La inmediatamente posterior Cuentos
de la luna pálida después de la lluvia (1953), acreedora del León de Plata
en el Festival de Venecia, resulta otro de los títulos remarcados suyos,
también presente en la muestra habanera, como cada una de las cintas
mencionadas en este artículo. El halo poético de su manera de entender y
expresar la dramaturgia y la técnica cinematográficas halla en la película
destinatario perfecto. El clásico del cine japonés, calificado además como una
obra maestra de la pantalla mundial, deviene sutil parábola de Mizoguchi
alrededor de la inasible conquista de la gloria y la felicidad, debido tanto a
la misma naturaleza esquiva de los pináculos como a la naturaleza complicada de
los seres humanos. Es un filme donde afloran la sugerencia y la emoción, con
simetría ejemplar.
De 1954 es El intendente Sansho,
merecedora del León de Plata en Venecia, esta vez al Mejor Director. Ríspido
relato de lancinante sesgo, todo el pesimismo que embarga al filme (por regla,
ínsito en casi todo Mizoguchi) no le impide blandir lanzas a favor de un
universo de justicia donde prime la igualdad entre los seres humanos.

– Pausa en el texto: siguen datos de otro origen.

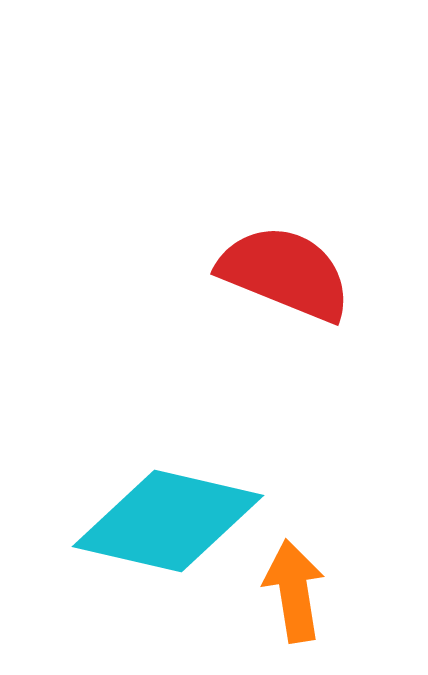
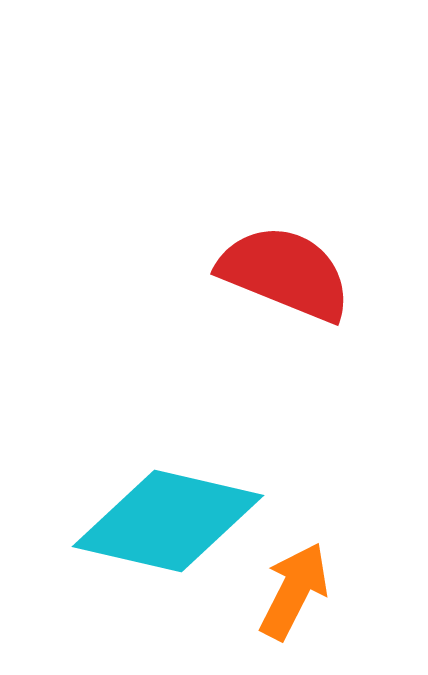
orange arrow: rotated 36 degrees clockwise
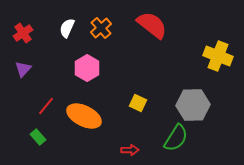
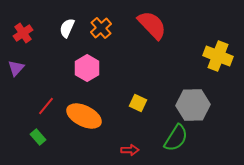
red semicircle: rotated 8 degrees clockwise
purple triangle: moved 7 px left, 1 px up
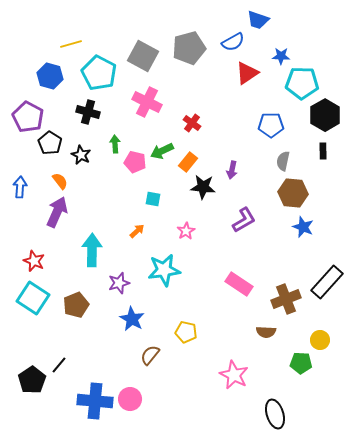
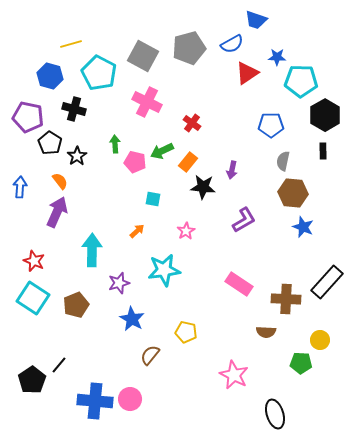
blue trapezoid at (258, 20): moved 2 px left
blue semicircle at (233, 42): moved 1 px left, 2 px down
blue star at (281, 56): moved 4 px left, 1 px down
cyan pentagon at (302, 83): moved 1 px left, 2 px up
black cross at (88, 112): moved 14 px left, 3 px up
purple pentagon at (28, 117): rotated 16 degrees counterclockwise
black star at (81, 155): moved 4 px left, 1 px down; rotated 12 degrees clockwise
brown cross at (286, 299): rotated 24 degrees clockwise
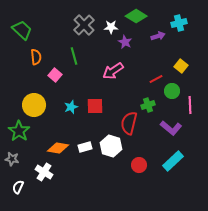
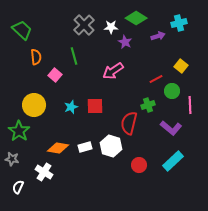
green diamond: moved 2 px down
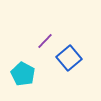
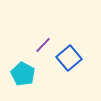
purple line: moved 2 px left, 4 px down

Nominado al León de Oro al Mejor
Director, La calle de la vergüenza (1956), el opus postrero del autor japonés va, en la línea de sus
antonomásicos filmes dedicados al sexo femenino, sobre la condición de un grupo
de prostitutas, visto ello desde una cruda posición de análisis del fenómeno.
En el año del estreno de este último
largometraje fallece Mizoguchi, a los 58. El firmante de la maravillosa Historia
del último crisantemo (1939), con la cual abrió el ciclo en su honor, dejó
una estela de filmes imborrables y la posibilidad de encontrarnos con
magníficas aproximaciones a distintos períodos históricos del Japón, país del
cual en varias de sus obras este señor pareciera erigirse en una suerte de
conciencia moral que objeta convencionalismos y taras; siempre consciente de
ese costado enfermo el cineasta y en cierto modo quizá sobrepasado por este y
la imposibilidad de atisbar mejoramientos futuros. De tal -también-, el pesar y
el signo umbrío consustanciales a fotogramas y subtextos del maestro asiático.
(Publicado originalmente en el portal de la UNEAC).